:: Problem to solve ::
The whole listing that follows, pictures excepted, should be printed again exactly as given.

:: Dataset records ::
════════
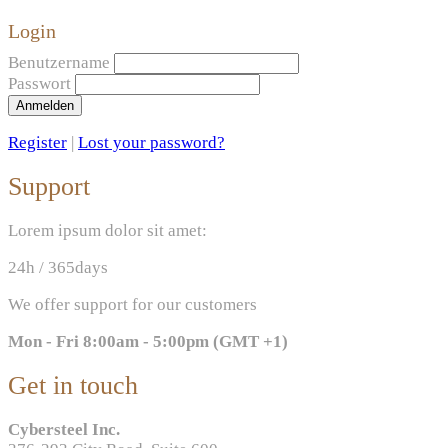
Login
Benutzername
Passwort
Anmelden
Register
|
Lost your password?
Support
Lorem ipsum dolor sit amet:
24h
/ 365days
We offer support for our customers
Mon - Fri 8:00am - 5:00pm
(GMT +1)
Get in touch
Cybersteel Inc.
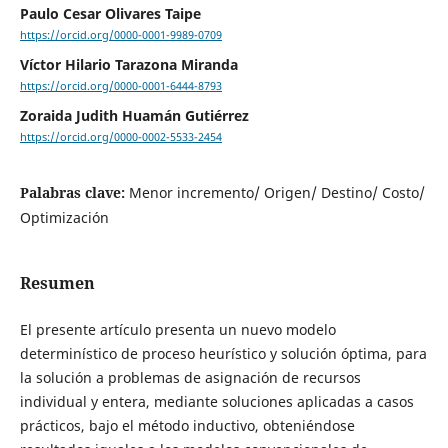
Paulo Cesar Olivares Taipe
https://orcid.org/0000-0001-9989-0709
Víctor Hilario Tarazona Miranda
https://orcid.org/0000-0001-6444-8793
Zoraida Judith Huamán Gutiérrez
https://orcid.org/0000-0002-5533-2454
Palabras clave:
Menor incremento/ Origen/ Destino/ Costo/
Optimización
Resumen
El presente artículo presenta un nuevo modelo
determinístico de proceso heurístico y solución óptima, para
la solución a problemas de asignación de recursos
individual y entera, mediante soluciones aplicadas a casos
prácticos, bajo el método inductivo, obteniéndose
════════
:: Answer space ::
Login
Benutzername
Passwort
Anmelden
Register
|
Lost your password?
Support
Lorem ipsum dolor sit amet:
24h
/ 365days
We offer support for our customers
Mon - Fri 8:00am - 5:00pm
(GMT +1)
Get in touch
Cybersteel Inc.
Paulo Cesar Olivares Taipe
https://orcid.org/0000-0001-9989-0709
Víctor Hilario Tarazona Miranda
https://orcid.org/0000-0001-6444-8793
Zoraida Judith Huamán Gutiérrez
https://orcid.org/0000-0002-5533-2454
Palabras clave:
Menor incremento/ Origen/ Destino/ Costo/
Optimización
Resumen
El presente artículo presenta un nuevo modelo
determinístico de proceso heurístico y solución óptima, para
la solución a problemas de asignación de recursos
individual y entera, mediante soluciones aplicadas a casos
prácticos, bajo el método inductivo, obteniéndose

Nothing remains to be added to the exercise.